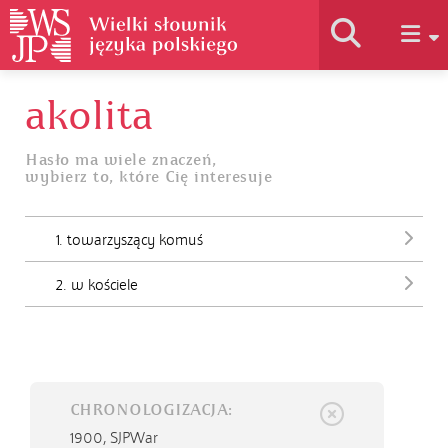
akolita
Historia słownika
Hasło ma wiele znaczeń,
wybierz to, które Cię interesuje
Jak korzystać
1. towarzyszący komuś
Podstawy naukowe
2. w kościele
Autorzy
CHRONOLOGIZACJA:
1900,
SJPWar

== TASK DESCRIPTION ==
Leaving out only the pictures, retype every record exactly.

== YOUR RESPONSE ==
akolita
Historia słownika
Hasło ma wiele znaczeń,
wybierz to, które Cię interesuje
Jak korzystać
1. towarzyszący komuś
Podstawy naukowe
2. w kościele
Autorzy
CHRONOLOGIZACJA:
1900,
SJPWar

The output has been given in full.